Brigitte Hug aus Kreuzlingen TG bestellte regelmässig Artikel bei Tchibo. Kürzlich erhielt sie statt einer Vase einen Brief: «Wir müssen annehmen, dass wir Ihre Erwartungen in der Vergangenheit nicht erfüllen konnten, denn Sie sendeten dauerhaft einen überwiegenden Teil der Ware an uns zurück.» Man beliefere Kunden mit einer «aussergewöhnlich hohen Retourenquote» nicht mehr. Hug: «Ich dachte, es sei erlaubt, Ware zu retournieren.»

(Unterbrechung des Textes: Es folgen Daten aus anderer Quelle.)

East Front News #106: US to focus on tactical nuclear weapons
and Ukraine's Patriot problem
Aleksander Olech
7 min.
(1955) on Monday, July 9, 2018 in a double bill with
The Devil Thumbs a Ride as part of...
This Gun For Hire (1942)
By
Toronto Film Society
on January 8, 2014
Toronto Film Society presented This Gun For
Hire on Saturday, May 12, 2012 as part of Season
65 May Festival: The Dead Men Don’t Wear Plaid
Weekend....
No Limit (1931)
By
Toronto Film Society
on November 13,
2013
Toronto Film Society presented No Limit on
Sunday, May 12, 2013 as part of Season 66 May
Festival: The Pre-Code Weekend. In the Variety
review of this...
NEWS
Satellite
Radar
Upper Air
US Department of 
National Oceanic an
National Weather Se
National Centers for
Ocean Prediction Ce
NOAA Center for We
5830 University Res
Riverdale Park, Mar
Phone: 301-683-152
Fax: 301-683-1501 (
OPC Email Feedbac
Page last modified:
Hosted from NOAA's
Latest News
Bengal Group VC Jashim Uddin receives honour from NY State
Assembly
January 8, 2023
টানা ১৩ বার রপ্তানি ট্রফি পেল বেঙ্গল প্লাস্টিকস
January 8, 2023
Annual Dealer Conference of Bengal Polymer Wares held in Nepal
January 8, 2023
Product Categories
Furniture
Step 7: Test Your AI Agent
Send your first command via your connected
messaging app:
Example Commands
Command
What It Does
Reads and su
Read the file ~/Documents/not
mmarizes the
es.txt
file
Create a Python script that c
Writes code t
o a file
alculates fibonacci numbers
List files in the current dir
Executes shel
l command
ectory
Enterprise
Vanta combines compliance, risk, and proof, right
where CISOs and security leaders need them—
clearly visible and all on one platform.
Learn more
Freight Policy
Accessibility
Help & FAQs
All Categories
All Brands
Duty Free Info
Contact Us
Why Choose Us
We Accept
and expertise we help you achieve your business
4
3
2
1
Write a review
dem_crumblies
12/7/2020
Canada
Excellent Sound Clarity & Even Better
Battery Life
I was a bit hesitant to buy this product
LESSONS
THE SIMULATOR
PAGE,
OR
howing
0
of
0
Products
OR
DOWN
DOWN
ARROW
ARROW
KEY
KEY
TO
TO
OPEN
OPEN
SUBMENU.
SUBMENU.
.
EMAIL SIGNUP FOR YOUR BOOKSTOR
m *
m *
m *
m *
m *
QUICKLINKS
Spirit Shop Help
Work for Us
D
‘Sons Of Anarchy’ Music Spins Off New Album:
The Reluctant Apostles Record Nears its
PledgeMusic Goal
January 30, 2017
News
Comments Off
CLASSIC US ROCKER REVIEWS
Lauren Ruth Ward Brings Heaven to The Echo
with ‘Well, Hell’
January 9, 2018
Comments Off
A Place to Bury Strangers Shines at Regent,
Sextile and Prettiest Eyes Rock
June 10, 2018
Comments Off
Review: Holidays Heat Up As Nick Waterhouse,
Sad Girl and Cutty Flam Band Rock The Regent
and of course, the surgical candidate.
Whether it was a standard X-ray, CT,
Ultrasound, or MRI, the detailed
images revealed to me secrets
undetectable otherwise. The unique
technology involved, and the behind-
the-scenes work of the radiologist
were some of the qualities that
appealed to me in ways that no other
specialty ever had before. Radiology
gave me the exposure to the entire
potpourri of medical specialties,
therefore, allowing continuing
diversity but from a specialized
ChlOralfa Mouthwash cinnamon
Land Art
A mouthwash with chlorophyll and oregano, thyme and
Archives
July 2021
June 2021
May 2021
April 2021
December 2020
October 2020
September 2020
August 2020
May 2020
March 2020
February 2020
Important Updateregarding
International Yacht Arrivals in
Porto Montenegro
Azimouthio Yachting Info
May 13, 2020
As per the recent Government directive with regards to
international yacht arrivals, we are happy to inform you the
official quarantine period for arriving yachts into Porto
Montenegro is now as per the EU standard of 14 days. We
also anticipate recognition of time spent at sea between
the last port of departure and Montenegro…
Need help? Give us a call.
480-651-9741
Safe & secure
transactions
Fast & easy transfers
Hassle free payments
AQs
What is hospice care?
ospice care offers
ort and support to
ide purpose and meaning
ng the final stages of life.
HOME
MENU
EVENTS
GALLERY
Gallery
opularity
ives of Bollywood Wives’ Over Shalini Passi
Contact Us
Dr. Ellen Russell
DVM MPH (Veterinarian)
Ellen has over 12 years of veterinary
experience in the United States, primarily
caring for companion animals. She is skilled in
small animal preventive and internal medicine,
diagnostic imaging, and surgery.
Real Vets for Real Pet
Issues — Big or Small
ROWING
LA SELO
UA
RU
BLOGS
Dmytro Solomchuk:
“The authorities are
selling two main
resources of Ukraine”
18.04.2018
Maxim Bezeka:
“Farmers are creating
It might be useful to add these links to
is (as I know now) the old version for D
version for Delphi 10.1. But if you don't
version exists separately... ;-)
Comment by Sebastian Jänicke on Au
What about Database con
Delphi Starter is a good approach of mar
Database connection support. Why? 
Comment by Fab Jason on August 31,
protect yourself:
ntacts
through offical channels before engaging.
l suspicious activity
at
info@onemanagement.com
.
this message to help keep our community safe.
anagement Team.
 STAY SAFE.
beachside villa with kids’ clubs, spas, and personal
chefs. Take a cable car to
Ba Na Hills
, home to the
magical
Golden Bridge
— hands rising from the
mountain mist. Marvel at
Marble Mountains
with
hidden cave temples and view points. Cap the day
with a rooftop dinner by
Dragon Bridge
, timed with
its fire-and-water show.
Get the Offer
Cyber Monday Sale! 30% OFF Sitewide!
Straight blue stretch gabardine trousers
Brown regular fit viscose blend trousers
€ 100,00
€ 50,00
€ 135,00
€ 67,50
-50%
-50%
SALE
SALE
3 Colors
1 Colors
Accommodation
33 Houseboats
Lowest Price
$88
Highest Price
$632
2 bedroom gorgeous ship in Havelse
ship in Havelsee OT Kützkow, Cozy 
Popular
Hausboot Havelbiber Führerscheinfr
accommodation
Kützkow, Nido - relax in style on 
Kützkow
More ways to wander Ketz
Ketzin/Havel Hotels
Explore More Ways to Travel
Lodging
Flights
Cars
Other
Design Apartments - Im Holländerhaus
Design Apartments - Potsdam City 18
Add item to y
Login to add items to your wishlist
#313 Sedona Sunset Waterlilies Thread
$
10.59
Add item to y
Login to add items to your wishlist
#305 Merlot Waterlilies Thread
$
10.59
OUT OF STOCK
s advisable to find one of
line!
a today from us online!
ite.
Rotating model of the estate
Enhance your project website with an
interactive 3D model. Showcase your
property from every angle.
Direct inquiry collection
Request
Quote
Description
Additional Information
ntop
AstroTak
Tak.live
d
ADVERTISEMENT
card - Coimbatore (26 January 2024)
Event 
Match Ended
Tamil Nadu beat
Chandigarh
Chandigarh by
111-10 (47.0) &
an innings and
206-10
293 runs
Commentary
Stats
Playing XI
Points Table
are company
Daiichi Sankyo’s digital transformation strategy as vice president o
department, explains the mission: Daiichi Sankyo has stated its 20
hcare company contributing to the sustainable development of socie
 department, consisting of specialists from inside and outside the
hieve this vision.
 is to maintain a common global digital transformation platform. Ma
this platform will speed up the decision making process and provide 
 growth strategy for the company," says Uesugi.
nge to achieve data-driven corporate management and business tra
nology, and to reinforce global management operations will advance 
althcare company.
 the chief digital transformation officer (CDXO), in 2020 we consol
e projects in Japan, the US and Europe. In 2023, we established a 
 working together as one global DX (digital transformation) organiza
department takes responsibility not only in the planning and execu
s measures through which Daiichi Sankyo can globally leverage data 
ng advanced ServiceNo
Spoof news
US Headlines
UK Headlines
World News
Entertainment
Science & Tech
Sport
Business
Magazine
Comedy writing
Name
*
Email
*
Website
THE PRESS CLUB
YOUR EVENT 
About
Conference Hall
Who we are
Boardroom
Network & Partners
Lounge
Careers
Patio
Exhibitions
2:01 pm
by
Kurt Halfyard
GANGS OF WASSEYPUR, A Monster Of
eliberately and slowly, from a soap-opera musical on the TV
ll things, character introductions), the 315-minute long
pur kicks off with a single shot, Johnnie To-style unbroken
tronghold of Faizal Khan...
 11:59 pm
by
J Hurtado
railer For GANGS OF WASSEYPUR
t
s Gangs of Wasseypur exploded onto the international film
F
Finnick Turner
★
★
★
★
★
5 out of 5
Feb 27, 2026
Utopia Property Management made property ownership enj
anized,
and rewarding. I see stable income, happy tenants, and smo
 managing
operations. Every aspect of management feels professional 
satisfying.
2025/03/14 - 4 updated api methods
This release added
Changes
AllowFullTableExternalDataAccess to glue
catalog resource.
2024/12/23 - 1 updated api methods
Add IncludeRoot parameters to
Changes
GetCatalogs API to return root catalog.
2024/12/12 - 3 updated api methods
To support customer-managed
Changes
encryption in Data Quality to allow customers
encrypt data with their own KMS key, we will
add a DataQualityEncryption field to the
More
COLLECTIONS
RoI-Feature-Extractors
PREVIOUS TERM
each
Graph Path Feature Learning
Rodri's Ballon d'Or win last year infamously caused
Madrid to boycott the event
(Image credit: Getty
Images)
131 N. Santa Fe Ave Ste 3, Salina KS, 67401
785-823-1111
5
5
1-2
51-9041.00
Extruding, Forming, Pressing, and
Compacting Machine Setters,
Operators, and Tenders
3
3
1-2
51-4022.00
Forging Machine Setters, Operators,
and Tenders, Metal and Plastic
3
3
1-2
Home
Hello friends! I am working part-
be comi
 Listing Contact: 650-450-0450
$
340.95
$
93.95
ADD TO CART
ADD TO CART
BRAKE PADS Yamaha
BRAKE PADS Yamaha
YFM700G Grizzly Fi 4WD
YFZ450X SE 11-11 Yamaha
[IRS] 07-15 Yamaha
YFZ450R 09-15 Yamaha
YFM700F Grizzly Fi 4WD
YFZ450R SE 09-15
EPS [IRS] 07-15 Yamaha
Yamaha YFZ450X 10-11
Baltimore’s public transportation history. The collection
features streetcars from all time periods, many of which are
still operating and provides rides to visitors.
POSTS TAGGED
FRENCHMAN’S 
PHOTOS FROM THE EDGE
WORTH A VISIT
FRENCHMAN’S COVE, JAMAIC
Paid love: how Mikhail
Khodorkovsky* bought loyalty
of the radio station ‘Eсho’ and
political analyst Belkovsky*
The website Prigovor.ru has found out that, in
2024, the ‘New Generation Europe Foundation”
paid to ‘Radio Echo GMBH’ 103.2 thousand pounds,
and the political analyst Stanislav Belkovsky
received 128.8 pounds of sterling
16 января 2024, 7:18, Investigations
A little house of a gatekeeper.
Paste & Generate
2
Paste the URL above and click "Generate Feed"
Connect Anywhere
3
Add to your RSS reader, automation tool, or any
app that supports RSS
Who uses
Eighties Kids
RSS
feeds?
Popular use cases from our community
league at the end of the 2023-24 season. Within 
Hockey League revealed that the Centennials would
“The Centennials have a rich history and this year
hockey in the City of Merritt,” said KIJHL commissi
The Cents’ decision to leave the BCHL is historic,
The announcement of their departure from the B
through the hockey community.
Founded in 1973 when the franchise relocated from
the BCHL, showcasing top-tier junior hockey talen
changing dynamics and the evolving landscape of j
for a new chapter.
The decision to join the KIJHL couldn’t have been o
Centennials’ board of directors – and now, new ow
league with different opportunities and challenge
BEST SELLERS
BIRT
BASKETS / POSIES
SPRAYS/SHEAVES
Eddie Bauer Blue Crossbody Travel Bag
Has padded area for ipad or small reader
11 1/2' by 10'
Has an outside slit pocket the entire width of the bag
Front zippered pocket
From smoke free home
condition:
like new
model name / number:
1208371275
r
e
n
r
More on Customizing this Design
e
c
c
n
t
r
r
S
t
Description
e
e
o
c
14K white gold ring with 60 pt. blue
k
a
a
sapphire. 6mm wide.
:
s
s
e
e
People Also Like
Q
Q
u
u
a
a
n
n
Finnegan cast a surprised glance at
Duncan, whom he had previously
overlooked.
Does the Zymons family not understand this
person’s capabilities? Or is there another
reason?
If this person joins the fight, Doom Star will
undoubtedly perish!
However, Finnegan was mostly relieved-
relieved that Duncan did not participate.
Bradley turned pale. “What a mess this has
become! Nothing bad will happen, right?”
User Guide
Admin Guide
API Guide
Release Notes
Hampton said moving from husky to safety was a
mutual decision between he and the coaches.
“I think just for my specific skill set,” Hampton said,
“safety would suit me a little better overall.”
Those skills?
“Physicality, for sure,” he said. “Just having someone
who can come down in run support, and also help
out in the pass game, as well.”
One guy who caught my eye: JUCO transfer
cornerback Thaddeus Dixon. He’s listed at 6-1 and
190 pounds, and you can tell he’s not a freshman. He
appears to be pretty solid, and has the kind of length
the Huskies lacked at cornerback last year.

Tatsächlich räumt Tchibo den Kunden in den Allgemeinen Geschäftsbedingungen (AGB) ein Umtausch- und Rückgaberecht ein. Man darf alle Artikel «ohne Angabe von Gründen innerhalb von 14 Tagen nach Erhalt uneingeschränkt und kostenlos zurücksenden». In Ausnahmefällen entscheide man sich dazu, einen Kunden nicht mehr zu beliefern, heisst es bei Tchibo. Der Grund: Durch viele Retouren entstünden hohe Kosten.
Brigitte Hug ist mehr als verärgert. Sie habe, sagt sie, den Grossteil der bestellten Ware behalten und stets prompt bezahlt.